As usual, the product contained mentions of light, sound, and the environment. It was even nice enough to identify the rhyming scheme for me in brackets after each line. I also noticed that each poem was always accompanied by a title, which was always straight and to-the-point, directly referencing the content.

Despite the morbid theme, the bot somehow managed to come to an optimistic conclusion, noting how death is just a beginning and it happens to all of us. Unless specifically asked, the bot will always default to a positive tone, unless directly asked otherwise, which is what I did with my next prompt.


The result was near-identical to the last in all aspects, except it was, indeed, pessimistic like I had asked. This was enforced by the eerie title and 100 “no’s” that made it very clear that this was a negative poem. At this point I was getting tired of the whispers, the echoes, and the dark, which were getting shoved into every piece like a requirement.

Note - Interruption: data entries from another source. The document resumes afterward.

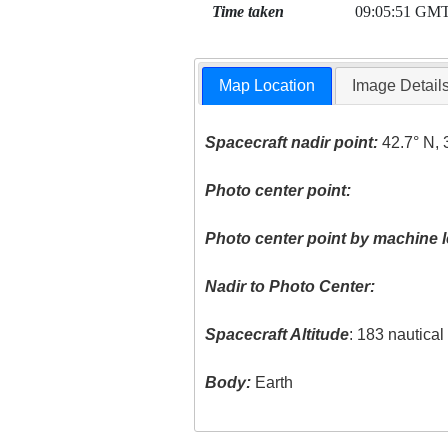
Time taken
09:05:51 GM
Map Location
Image Detail
Spacecraft nadir point:
42.7° N, 
Photo center point:
Photo center point by machine l
Nadir to Photo Center:
Spacecraft Altitude
: 183 nautica
Body:
Earth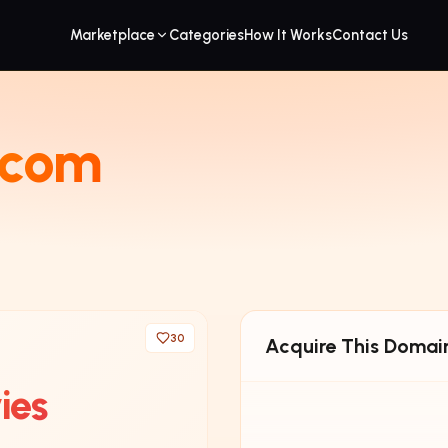
Marketplace
Categories
How It Works
Contact Us
.com
30
Acquire This Domai
ies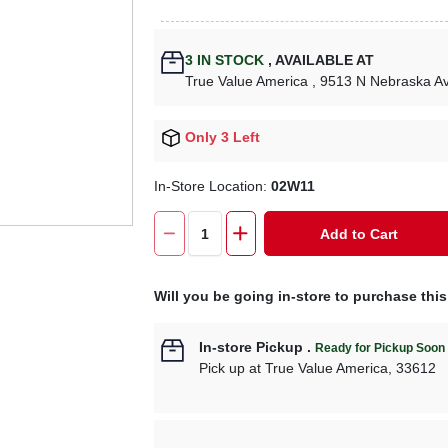
3
IN STOCK
,
AVAILABLE AT
True Value America
, 9513 N Nebraska A
Only 3 Left
In-Store Location:
02W11
Add to Cart
Will you be going in-store to purchase thi
In-store Pickup
.
Ready for Pickup Soon
Pick up
at
True Value America
,
33612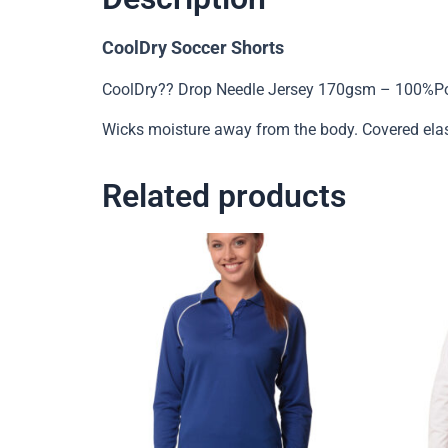
CoolDry Soccer Shorts
CoolDry?? Drop Needle Jersey 170gsm – 100%Pol
Wicks moisture away from the body. Covered ela
Related products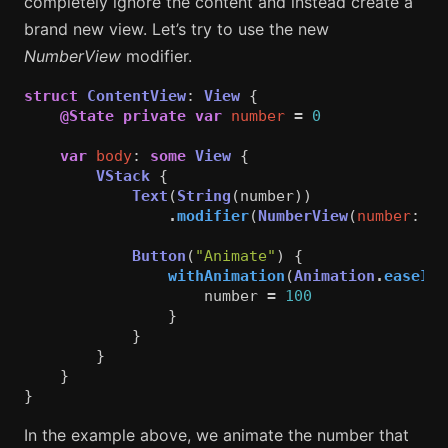
completely ignore the content and instead create a
brand new view. Let’s try to use the new
NumberView
modifier.
struct
ContentView
:
View
{
@State
private
var
number
=
0
var
body
:
some
View
{
VStack
{
Text
(
String
(
number
))
.
modifier
(
NumberView
(
number
:
nu
Button
(
"Animate"
)
{
withAnimation
(
Animation
.
easeInO
number
=
100
}
}
}
}
}
In the example above, we animate the number that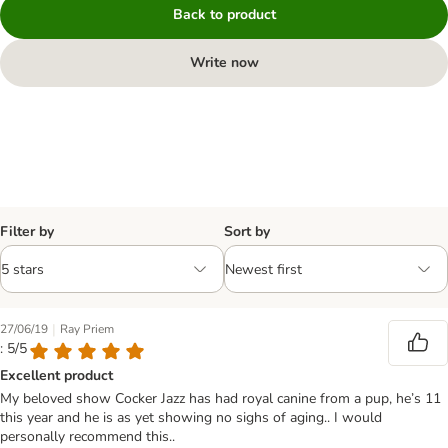
Back to product
Write now
Filter by
Sort by
|
27/06/19
Ray Priem
: 5/5
Excellent product
My beloved show Cocker Jazz has had royal canine from a pup, he’s 11
this year and he is as yet showing no sighs of aging.. I would
personally recommend this..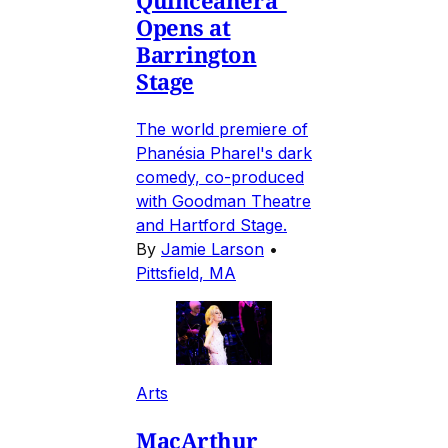
Opens at
Barrington
Stage
The world premiere of
Phanésia Pharel's dark
comedy, co-produced
with Goodman Theatre
and Hartford Stage.
By
Jamie Larson
•
Pittsfield, MA
Arts
MacArthur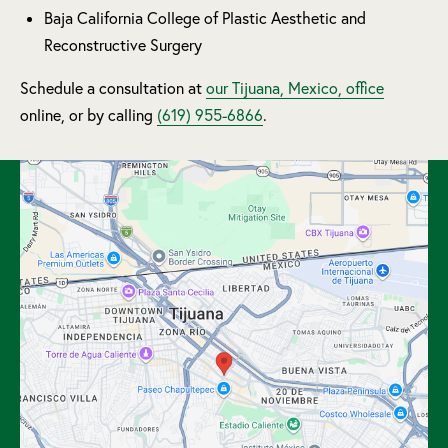
Baja California College of Plastic Aesthetic and
Reconstructive Surgery
Schedule a consultation at
our Tijuana, Mexico, office
online, or by calling
(619) 955-6866
.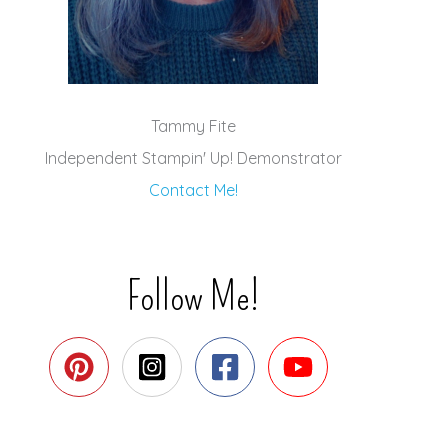
Tammy Fite
Independent Stampin' Up! Demonstrator
Contact Me!
Follow Me!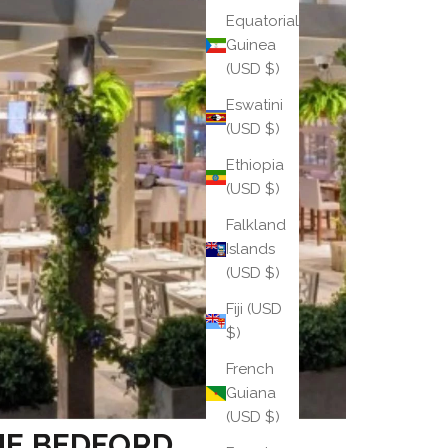
Equatorial
Guinea
(USD $)
Eswatini
(USD $)
Ethiopia
(USD $)
Falkland
Islands
(USD $)
Fiji (USD
$)
French
Guiana
(USD $)
HE BEDFORD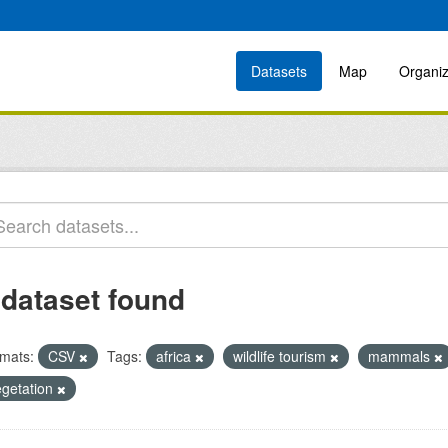
Datasets
Map
Organiz
 dataset found
mats:
CSV
Tags:
africa
wildlife tourism
mammals
egetation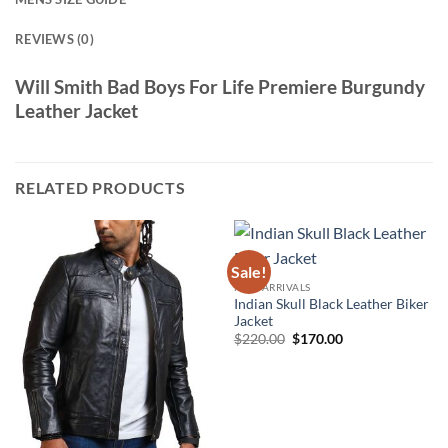
REVIEWS (0)
Will Smith Bad Boys For Life Premiere Burgundy
Leather Jacket
RELATED PRODUCTS
Sale!
NEW ARRIVALS
Indian Skull Black Leather Biker
Jacket
Original
Current
$
220.00
$
170.00
price
price
was:
is:
$220.00.
$170.00.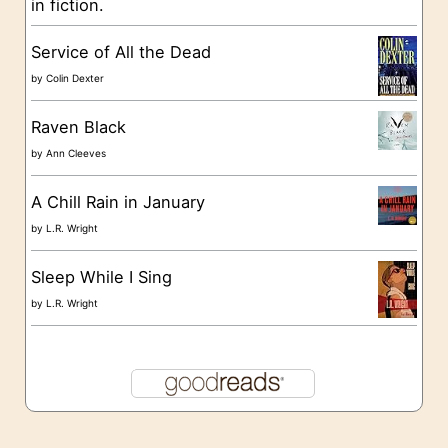
in fiction.
e
s
Service of All the Dead
by
Colin Dexter
Raven Black
by
Ann Cleeves
A Chill Rain in January
by
L.R. Wright
Sleep While I Sing
by
L.R. Wright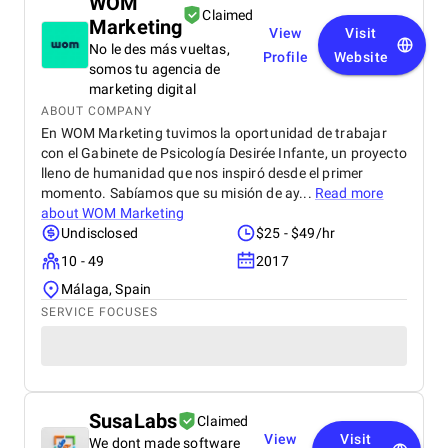
WOM
Claimed
Marketing
View
Visit
No le des más vueltas,
Profile
Website
somos tu agencia de
marketing digital
ABOUT COMPANY
En WOM Marketing tuvimos la oportunidad de trabajar
con el Gabinete de Psicología Desirée Infante, un proyecto
lleno de humanidad que nos inspiró desde el primer
momento. Sabíamos que su misión de ay...
Read more
about
WOM Marketing
Undisclosed
$25 - $49/hr
10 - 49
2017
Málaga, Spain
SERVICE FOCUSES
SusaLabs
Claimed
View
Visit
We dont made software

I got curious at how the bot would do with an absence of a rhyming scheme, so I requested a free-verse poem.

What was interesting about this, is that while I didn’t give it a theme, it settled on one from my previous requests, where I played around with haiku’s (spoiler!). The theme for those was time and truth, which this piece followed quite faithfully. It included all of the keywords I required in the other requests - past, present, future, truth, and lie - splitting them into a stanza each and simply defining them through metaphors and personifications. The only downside is that the poem felt quite random, with each stanza having little to do with the previous. Although the sections themselves had a confined meaning, the whole piece lacked continuity, and when read as whole, came across as quite nonsensical.

Overall, I preferred the free-verse poems a lot more than the other rhyming schemes, as they felt a lot less programmed, because there was no set repetitive structure. This at least gave off the impression that there was some level of improvisation, even if that too, was fake.